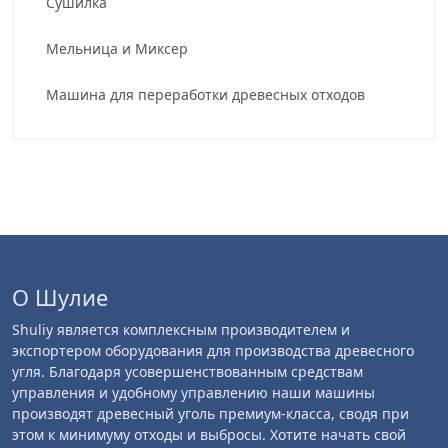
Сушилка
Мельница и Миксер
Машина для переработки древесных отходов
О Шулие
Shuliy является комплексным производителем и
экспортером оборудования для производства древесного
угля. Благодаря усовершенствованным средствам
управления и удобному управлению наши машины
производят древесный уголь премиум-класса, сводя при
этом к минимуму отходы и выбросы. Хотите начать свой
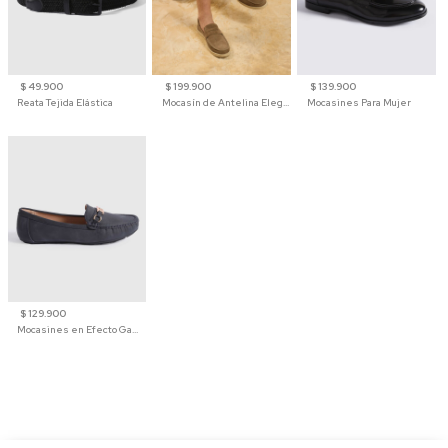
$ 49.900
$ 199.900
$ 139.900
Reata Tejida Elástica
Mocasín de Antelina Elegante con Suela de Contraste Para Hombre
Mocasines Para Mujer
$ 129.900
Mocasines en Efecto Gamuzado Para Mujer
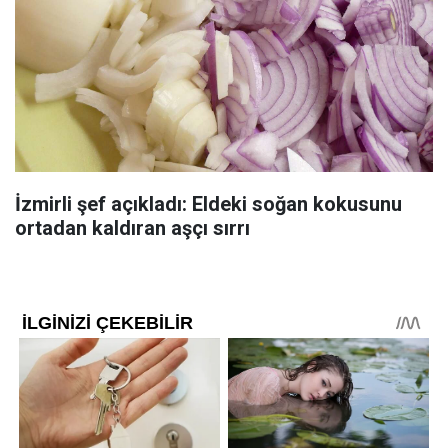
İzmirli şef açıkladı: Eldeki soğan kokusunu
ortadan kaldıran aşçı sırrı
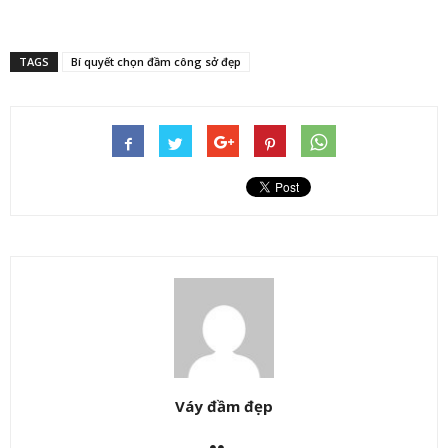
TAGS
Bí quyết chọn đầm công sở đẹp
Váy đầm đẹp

• **The problem**: Transcribe the listing in full and omit the pictures.

• **Exercise output**:
Сушилка
Мельница и Миксер
Машина для переработки древесных отходов
О Шулие
Shuliy является комплексным производителем и
экспортером оборудования для производства древесного
угля. Благодаря усовершенствованным средствам
управления и удобному управлению наши машины
производят древесный уголь премиум-класса, сводя при
этом к минимуму отходы и выбросы. Хотите начать свой
$ 49.900
$ 199.900
$ 139.900
Reata Tejida Elástica
Mocasín de Antelina Elegante con Suela de Contraste Para Hombre
Mocasines Para Mujer
$ 129.900
Mocasines en Efecto Gamuzado Para Mujer
İzmirli şef açıkladı: Eldeki soğan kokusunu
ortadan kaldıran aşçı sırrı
TAGS
Bí quyết chọn đầm công sở đẹp
Váy đầm đẹp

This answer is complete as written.